When students in grades 3–8 are struggling with writing, it can feel overwhelming as we consider how best to help them. In this blog, Kathy models using student writing samples for assessing learning and planning next steps instructionally for older striving writers. 

Kathy King-Dickman is a Professional Learning Lead Consultant for Collaborative Classroom and has 30+ years of classroom experience in kindergarten through eighth grade.

Introduction

The first blog in this series focused on analyzing emergent and early learners’ writing. Part two centers on assessing the writing of older students in order to plan next steps. 

Although the student writer featured in this blog started off well below grade expectancy, she became a superior writer with just one year of instruction. I hope this will provide guidance and ideas for helping your striving writers – students who may be severely behind in writing. 

Working with Striving Writers in Grades 3–8

When we consider student writing from third grade to middle school, in most cases we can focus less on foundational skills and more on the craft and organization of a well-written piece. 

Early writers are using most of their energy to get the words they want on paper in a manner in which others as well as they themselves can read them back and make meaning from the marks on the page. 

In contrast, when teaching older students, we should be able to shift our focus. We can help older students organize and craft their writing in a way that holds the audience’s attention as well as meets the purpose with the intended audience.

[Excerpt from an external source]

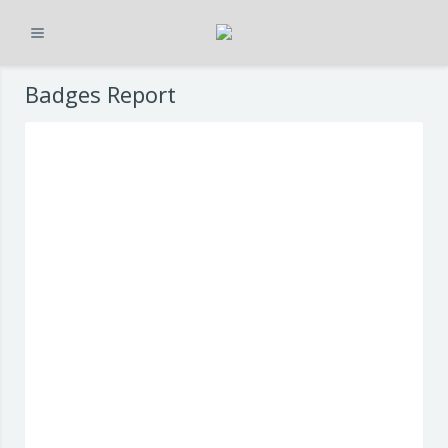
Ausklappen
Zum Hauptinhalt
Badges Report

However, as you will see, there are exceptions to this scenario. If our upper elementary students have not been in solid literacy programs with a focus on writing and reading throughout their elementary years, they will lack foundational skills.

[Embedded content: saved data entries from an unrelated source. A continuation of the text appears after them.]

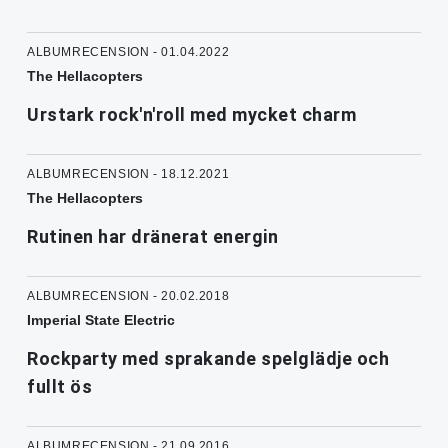
ALBUMRECENSION - 01.04.2022
The Hellacopters
Urstark rock'n'roll med mycket charm
ALBUMRECENSION - 18.12.2021
The Hellacopters
Rutinen har dränerat energin
ALBUMRECENSION - 20.02.2018
Imperial State Electric
Rockparty med sprakande spelglädje och
fullt ös
ALBUMRECENSION - 21.09.2016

Teachers often feel overwhelmed when they look at writing samples from students who are struggling with writing in grades 3 and up. We may wonder what we can do to help older striving writers who are this far behind. Sometimes we fear that it cannot be done. However, this is simply not true!

Meet Our Older Striving Writer

I began working with Maria (not her real name) in the fall of her sixth-grade year. Writing was very slow, hard work for her at this time. Although she worked diligently during every minute of independent writing time, she only completed 7 pages of writing in the first four weeks of school. 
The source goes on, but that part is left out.